Liu Qian, Zhu Jiayu, Abulizi Guzalinuer, Hasim Ayshamgul
Department of Basic Medicine, Xinjiang Medical University and Xinjiang Key Laboratory of Molecular Biology of Endemic Diseases, Urumqi, China.
Fifth Department of Gynecologic Surgery, Xinjiang Medical University Affiliated Tumor Hospital, Urumqi, China.
BMC Cancer. 2024 Dec 6;24(1):1504. doi: 10.1186/s12885-024-13275-6.
Reprogramming of cellular metabolism is a pivotal mechanism employed by tumor cells to facilitate cell growth, proliferation, and differentiation, thereby propelling the progression of cancer. A comprehensive analysis of the transcriptional and metabolic landscape of cervical squamous cell carcinoma (CSCC) at high resolution could greatly enhance the precision of management and therapeutic strategies for this malignancy.

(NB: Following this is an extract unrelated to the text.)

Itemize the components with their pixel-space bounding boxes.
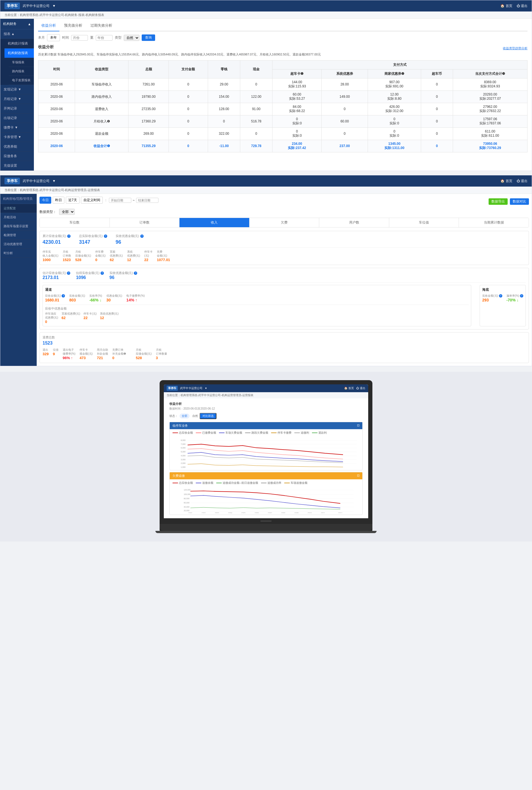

The Air-flow-assisted Desorption Electrospray Ionization Mass Spectro-metric Imaging (AFADESI-MSI) and Spatial Transcriptomics techniques (ST) were employed to investigate the metabolic and transcription profiles of CSCC and normal tissues. For clinical validation, the expression of ASCT2(Ala, Ser, Cys transporter 2) was assessed using immune histochemistry in 122 cases of cervical cancer and 30 cases of cervicitis.
The AFADESI-MSI findings have revealed metabolic differences among different CSCC patients. Among them, the metabolic pathways of glutamine show more significant differences. After in situ detection of metabolites, the intensity of glutamate is observed to be significantly higher in cancerous tissue compared to normal tissue, but the intensity is not uniform. To elucidate the potential factors underlying alterations in glutamine metabolism across tissues, we employ ST to quantify mRNA levels. This analysis unveils significant perturbations in glutamine metabolism accompanied by extensive heterogeneity within cervical cancer tissues. After conducting a comprehensive analysis, it has been revealed that the differential expression of ASCT2(encoded by SLC1A5) in distinct regions of cervical cancer tissues plays a pivotal role in inducing heterogeneity in glutamine metabolism. Furthermore, the higher the expression level of ASCT2, the higher the intensity of glutamate is in the region. Further verification, it is found that the expression of ASCT2 protein in CSCC tissues is significantly higher than that in normal tissues (105/122, 86.07%).
This finding suggests that the variation in glutamine metabolism is not uniform throughout the tumor. The differential expression of ASCT2 in different regions of cervical cancer tissues seems to play a key role in causing this heterogeneity. This research has opened up new avenues for exploring the glutamine metabolic characteristics of CSCC which is essential for developing more effective targeted therapies.
细胞代谢重编程是肿瘤细胞用于促进细胞生长、增殖和分化的关键机制,从而推动癌症进展。对宫颈鳞状细胞癌(CSCC)的转录和代谢图谱进行高分辨率的全面分析,可大大提高这种恶性肿瘤的管理和治疗策略的精准度。
采用气流辅助解吸电喷雾电离质谱成像(AFADESI-MSI)和空间转录组学技术(ST)研究CSCC和正常组织的代谢和转录谱。为进行临床验证,采用免疫组织化学方法评估122例宫颈癌和30例宫颈炎患者中ASCT2(丙氨酸、丝氨酸、半胱氨酸转运体2)的表达。
AFADESI-MSI研究结果揭示了不同CSCC患者之间的代谢差异。其中,谷氨酰胺的代谢途径差异更为显著。在对代谢物进行原位检测后,发现癌组织中谷氨酸的强度明显高于正常组织,但强度并不均匀。为阐明不同组织间谷氨酰胺代谢改变的潜在因素,我们采用ST对mRNA水平进行定量。该分析揭示了谷氨酰胺代谢的显著扰动以及宫颈癌组织内广泛的异质性。综合分析后发现,宫颈癌组织不同区域中ASCT2(由SLC1A5编码)的差异表达在诱导谷氨酰胺代谢异质性方面起关键作用。此外,ASCT2表达水平越高,该区域谷氨酸的强度越高。进一步验证发现,CSCC组织中ASCT2蛋白的表达明显高于正常组织(105/122,86.07%)。
这一发现表明,谷氨酰胺代谢在整个肿瘤中的变化并不均匀。宫颈癌组织不同区域中ASCT2的差异表达似乎在导致这种异质性方面起关键作用。本研究为探索CSCC的谷氨酰胺代谢特征开辟了新途径,这对于开发更有效的靶向治疗至关重要。